Par un jugement n° 2203672 du 13 septembre 2022, le tribunal administratif de Lyon a rejeté sa demande.
Procédure devant la cour
Par une requête, enregistrée le 29 décembre 2022, Mme C... épouse A..., représentée par Me Abdouraoufi, demande à la cour :
1°) d'annuler ce jugement du 13 septembre 2022 du tribunal administratif de Lyon ;
2°) d'annuler l'arrêté du 25 janvier 2022 par lequel la préfète de la Loire a refusé de lui délivrer un titre de séjour, l'a obligée à quitter le territoire français et a fixé le pays à destination duquel elle pourra être reconduite d'office ;
3°) d'enjoindre à la préfète de la Loire de procéder au réexamen de sa situation dans un délai d'un mois et, dans l'attente, de lui délivrer une autorisation provisoire de séjour ou, à défaut, un récépissé de demande de titre de séjour l'autorisant à travailler.
Elle soutient que :
la décision portant refus de titre de séjour :
- est entachée d'un vice de procédure en l'absence de saisine de la commission du titre de séjour ;
- est entachée d'une erreur de fait concernant les revenus du couple ;
- est entachée d'un défaut d'examen particulier de sa situation personnelle ;
- méconnaît les stipulations de l'article 8 de la convention européenne de sauvegarde des droits de l'homme et des libertés fondamentales et les dispositions du 7° de l'article L. 313-11 du code de l'entrée et du séjour des étrangers et du droit d'asile ;
- méconnaît l'article 3-1 de la convention de New York ;
- méconnaît l'article 3 de l'accord franco-marocain ;
- est entachée d'une erreur manifeste d'appréciation dans l'application des dispositions de l'article L. 435-1 du code de l'entrée et du séjour des étrangers et du droit d'asile :
la décision portant obligation de quitter le territoire français :
- est illégale en conséquence de l'illégalité du refus de titre de séjour ;
- méconnaît les stipulations de l'article 8 de la convention européenne de sauvegarde des droits de l'homme et des libertés fondamentales.
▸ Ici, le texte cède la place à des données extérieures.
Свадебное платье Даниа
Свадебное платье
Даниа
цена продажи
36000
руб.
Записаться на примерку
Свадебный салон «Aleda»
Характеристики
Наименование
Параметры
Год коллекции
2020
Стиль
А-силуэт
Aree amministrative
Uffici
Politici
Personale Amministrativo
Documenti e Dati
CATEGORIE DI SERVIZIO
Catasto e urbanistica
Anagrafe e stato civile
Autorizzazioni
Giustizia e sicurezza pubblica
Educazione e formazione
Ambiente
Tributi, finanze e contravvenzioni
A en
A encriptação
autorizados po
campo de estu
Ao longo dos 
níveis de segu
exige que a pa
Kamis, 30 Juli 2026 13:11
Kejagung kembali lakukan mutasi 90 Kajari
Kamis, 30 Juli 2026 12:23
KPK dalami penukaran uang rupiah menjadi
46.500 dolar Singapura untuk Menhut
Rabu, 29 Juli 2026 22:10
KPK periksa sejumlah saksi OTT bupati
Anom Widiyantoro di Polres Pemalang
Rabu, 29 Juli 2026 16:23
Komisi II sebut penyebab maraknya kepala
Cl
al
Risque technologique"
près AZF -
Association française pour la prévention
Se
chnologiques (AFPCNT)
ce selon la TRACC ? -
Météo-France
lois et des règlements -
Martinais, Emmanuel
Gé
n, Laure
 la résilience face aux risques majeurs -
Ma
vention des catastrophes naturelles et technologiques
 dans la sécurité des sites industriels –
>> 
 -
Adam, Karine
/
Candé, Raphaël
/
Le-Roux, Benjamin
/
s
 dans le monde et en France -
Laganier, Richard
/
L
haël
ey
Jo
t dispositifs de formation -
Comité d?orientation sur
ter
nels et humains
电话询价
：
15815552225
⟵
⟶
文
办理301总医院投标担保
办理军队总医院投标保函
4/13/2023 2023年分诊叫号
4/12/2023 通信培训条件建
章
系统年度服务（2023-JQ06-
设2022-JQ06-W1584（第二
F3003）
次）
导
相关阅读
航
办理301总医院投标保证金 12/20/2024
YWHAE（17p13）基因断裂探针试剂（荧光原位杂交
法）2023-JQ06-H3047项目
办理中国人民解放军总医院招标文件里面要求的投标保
La préfète de la Loire, à laquelle la requête a été communiquée, n'a pas produit d'observations.
Mme C... épouse A... a été admise au bénéfice de l'aide juridictionnelle totale par une décision du 14 décembre 2022.
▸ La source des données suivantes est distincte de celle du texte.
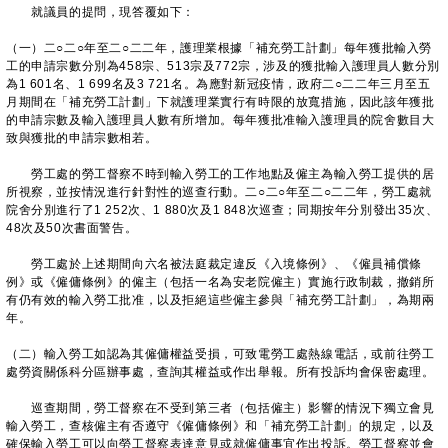
就議員的提問，現答覆如下：
（一）二○二○年至二○二二年，護理業根據「補充勞工計劃」每年獲批輸入勞
工的申請宗數分別為458宗、513宗及772宗，涉及的獲批輸入護理員人數分別
為1 601名、1 699名及3 721名。為應對新冠疫情，政府二○二二年三月至五
月期間在「補充勞工計劃」下就護理業實行有時限的放寬措施，因此該年獲批
的申請宗數及輸入護理員人數有所增加。每年獲批准輸入護理員的院舍數目大
致與獲批的申請宗數相若。
勞工處的勞工督察不時到輸入勞工的工作地點及僱主為輸入勞工提供的居
所視察，並按情況進行針對性的巡查行動。二○二○年至二○二二年，勞工處就
院舍分別進行了1 252次、1 880次及1 848次巡查；同期按年分別發出35次、
48次及50次書面警告。
勞工處於上述期間向六名被法庭裁定違反《入境條例》、《僱員補償條
例》或《僱傭條例》的僱主（包括一名為安老院僱主）實施行政制裁，撤銷所
有仍有效的輸入勞工批准，以及拒絕這些僱主參與「補充勞工計劃」，為期兩
年。
（二）輸入勞工如認為其僱傭權益受損，可致電勞工處熱線電話，或前往勞工
處勞資關係科分區辦事處，查詢其權益或作出舉報。所有投訴均會保密處理。
巡查期間，勞工督察在不受到第三者（包括僱主）影響的情況下獨立會見
輸入勞工，查核僱主有否遵守《僱傭條例》和「補充勞工計劃」的規定，以及
確保輸入勞工可以向勞工督察表達意見或就僱傭事宜作出投訴。勞工督察並會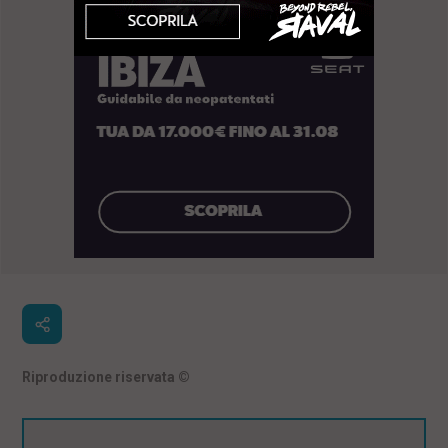
Riproduzione riservata
©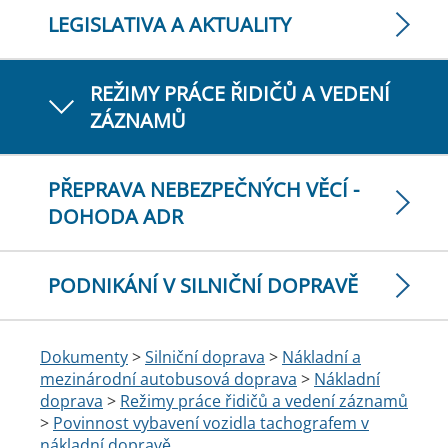
LEGISLATIVA A AKTUALITY
REŽIMY PRÁCE ŘIDIČŮ A VEDENÍ
ZÁZNAMŮ
PŘEPRAVA NEBEZPEČNÝCH VĚCÍ -
DOHODA ADR
PODNIKÁNÍ V SILNIČNÍ DOPRAVĚ
Dokumenty
>
Silniční doprava
>
Nákladní a
mezinárodní autobusová doprava
>
Nákladní
doprava
>
Režimy práce řidičů a vedení záznamů
>
Povinnost vybavení vozidla tachografem v
nákladní dopravě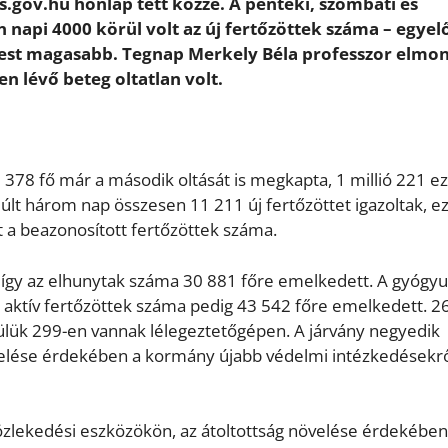
s.gov.hu honlap tett közzé. A pénteki, szombati és
 napi 4000 körül volt az új fertőzöttek száma – egyel
est magasabb. Tegnap Merkely Béla professzor elmon
n lévő beteg oltatlan volt.
 378 fő már a második oltását is megkapta, 1 millió 221 e
múlt három nap összesen 11 211 új fertőzöttet igazoltak, ez
 a beazonosított fertőzöttek száma.
 így az elhunytak száma 30 881 főre emelkedett. A gyógyu
z aktív fertőzöttek száma pedig 43 542 főre emelkedett. 2
ülük 299-en vannak lélegeztetőgépen. A járvány negyedik
elése érdekében a kormány újabb védelmi intézkedésekr
zlekedési eszközökön, az átoltottság növelése érdekében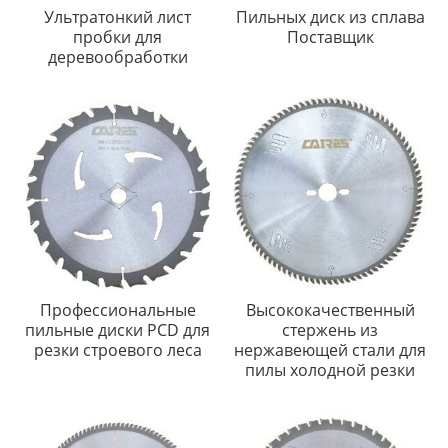
Ультратонкий лист
Пильных диск из сплава
пробки для
Поставщик
деревообработки
Профессиональные
Высококачественный
пильные диски PCD для
стержень из
резки строевого леса
нержавеющей стали для
пилы холодной резки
Vu les autres pièces du dossier.
Vu :
- la convention européenne de sauvegarde des droits de l'homme et des libertés fondamentales ;
- l'accord franco-marocain du 9 octobre 1987 ;
- le code de l'entrée et du séjour des étrangers et du droit d'asile ;
- le code de justice administrative.
Le président de la formation de jugement a dispensé le rapporteur public, sur sa proposition, de prononcer des conclusions à l'audience.
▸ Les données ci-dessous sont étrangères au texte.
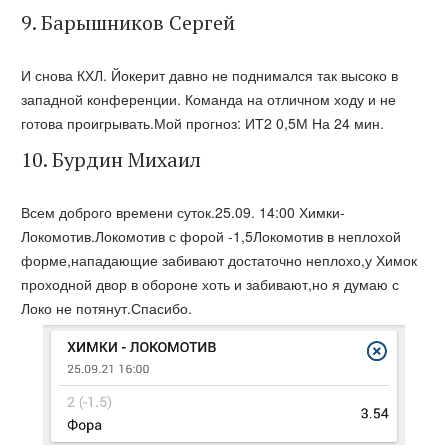
9. Барышников Сергей
И снова КХЛ. Йокерит давно не поднимался так высоко в
западной конференции. Команда на отличном ходу и не
готова проигрывать.Мой прогноз: ИТ2 0,5М На 24 мин.
10. Бурдин Михаил
Всем доброго времени суток.25.09. 14:00 Химки-
Локомотив.Локомотив с форой -1,5Локомотив в неплохой
форме,нападающие забивают достаточно неплохо,у Химок
проходной двор в обороне хоть и забивают,но я думаю с
Локо не потянут.Спасибо.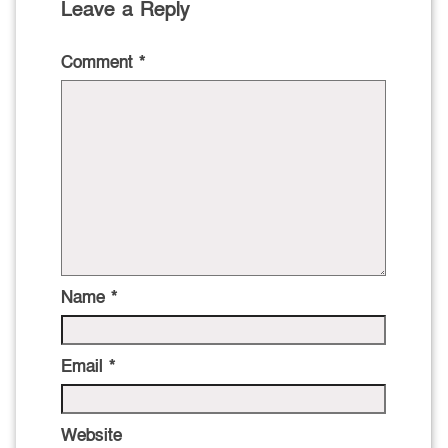
Leave a Reply
Comment
*
Name
*
Email
*
Website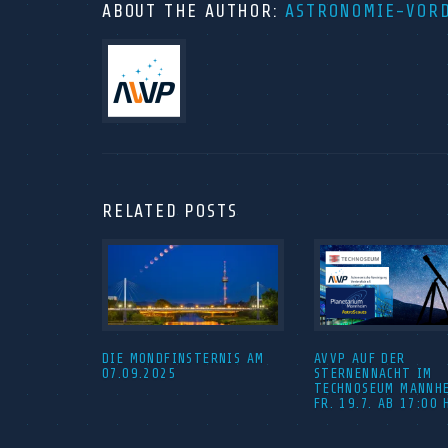
ABOUT THE AUTHOR:
ASTRONOMIE-VOR
RELATED POSTS
DIE MONDFINSTERNIS AM
AVVP AUF DER
07.09.2025
STERNENNACHT IM
TECHNOSEUM MANNH
FR. 19.7. AB 17:00 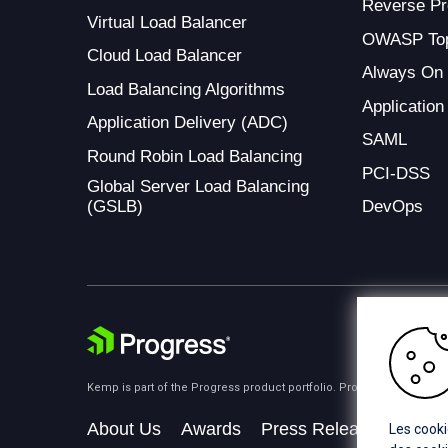
Reverse Pr
Virtual Load Balancer
OWASP Top
Cloud Load Balancer
Always On
Load Balancing Algorithms
Application
Application Delivery (ADC)
SAML
Round Robin Load Balancing
PCI-DSS
Global Server Load Balancing
(GSLB)
DevOps
Kemp is part of the Progress product portfolio. Progress is the lea
About Us
Awards
Press Releases
Medi
Les cooki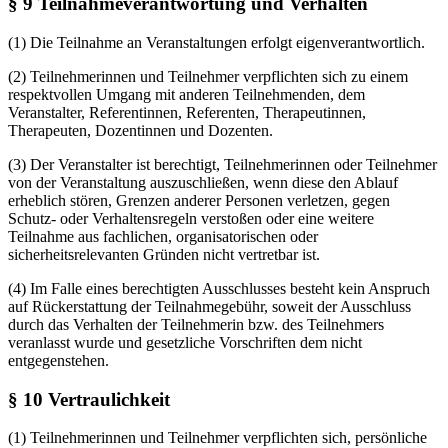
§ 9 Teilnahmeverantwortung und Verhalten
(1) Die Teilnahme an Veranstaltungen erfolgt eigenverantwortlich.
(2) Teilnehmerinnen und Teilnehmer verpflichten sich zu einem
respektvollen Umgang mit anderen Teilnehmenden, dem
Veranstalter, Referentinnen, Referenten, Therapeutinnen,
Therapeuten, Dozentinnen und Dozenten.
(3) Der Veranstalter ist berechtigt, Teilnehmerinnen oder Teilnehmer
von der Veranstaltung auszuschließen, wenn diese den Ablauf
erheblich stören, Grenzen anderer Personen verletzen, gegen
Schutz- oder Verhaltensregeln verstoßen oder eine weitere
Teilnahme aus fachlichen, organisatorischen oder
sicherheitsrelevanten Gründen nicht vertretbar ist.
(4) Im Falle eines berechtigten Ausschlusses besteht kein Anspruch
auf Rückerstattung der Teilnahmegebühr, soweit der Ausschluss
durch das Verhalten der Teilnehmerin bzw. des Teilnehmers
veranlasst wurde und gesetzliche Vorschriften dem nicht
entgegenstehen.
§ 10 Vertraulichkeit
(1) Teilnehmerinnen und Teilnehmer verpflichten sich, persönliche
Les parties ayant été régulièrement averties du jour de l'audience.
Le rapport de Mme Emilie Felmy, présidente-assesseure, a été entendu au cours de l'audience publique.
Considérant ce qui suit :
1. Mme A..., née le 26 novembre 1983, de nationalité marocaine, est entrée en France le 24 avril 2015 munie d'un passeport revêtu d'un visa de court séjour, valide pour la période du 23 avril 2015 au 22 juillet 2015. L'intéressée a ensuite obtenu un titre de séjour portant la mention " travailleur saisonnier " valable du 24 avril 2015 au 23 avril 2018. Par un arrêté du 4 septembre 2019, dont la légalité a été confirmée par un jugement du tribunal administratif de Lyon du 23 septembre 2020, la préfète de la Loire a refusé de lui délivrer un titre de séjour. Le 2 février 2021, la requérante a sollicité la délivrance d'un titre de séjour sur le fondement de l'article 3 de l'accord franco-marocain et des articles L. 423-23 et L. 435-1 du code de l'entrée et du séjour des étrangers et du droit d'asile. Par un arrêté du 25 janvier 2022, la préfète de la Loire a refusé de l'admettre au séjour, l'a obligée à quitter le territoire français dans un délai de trente jours et a fixé le pays à destination duquel elle pourra être reconduite d'office. Mme A... relève appel du jugement par lequel le tribunal administratif de Lyon a rejeté sa demande d'annulation de cet arrêté.
Sur le bien-fondé du jugement attaqué :
2. En premier lieu, aux termes de l'article 8 de la convention européenne de sauvegarde des droits de l'homme et des libertés fondamentales : " 1. Toute personne a droit au respect de sa vie privée et familiale, de son domicile et de sa correspondance. (...) ". Aux termes de l'article L. 423-23 du code de l'entrée et du séjour des étrangers et du droit d'asile : " L'étranger qui n'entre pas dans les catégories prévues aux articles L. 423-1, L. 423-7, L. 423-14, L. 423-15, L. 423-21 et L. 423-22 ou dans celles qui ouvrent droit au regroupement familial, et qui dispose de liens personnels et familiaux en France tels que le refus d'autoriser son séjour porterait à son droit au respect de sa vie privée et familiale une atteinte disproportionnée au regard des motifs du refus, se voit délivrer une carte de séjour temporaire portant la mention " vie privée et familiale " d'une durée d'un an, sans que soit opposable la condition prévue à l'article L. 412-1. / Les liens mentionnés au premier alinéa sont appréciés notamment au regard de leur intensité, de leur ancienneté et de leur stabilité, des conditions d'existence de l'étranger, de son insertion dans la société française ainsi que de la nature de ses liens avec sa famille restée dans son pays d'origine. / L'insertion de l'étranger dans la société française est évaluée en tenant compte notamment de sa connaissance des valeurs de la République. ".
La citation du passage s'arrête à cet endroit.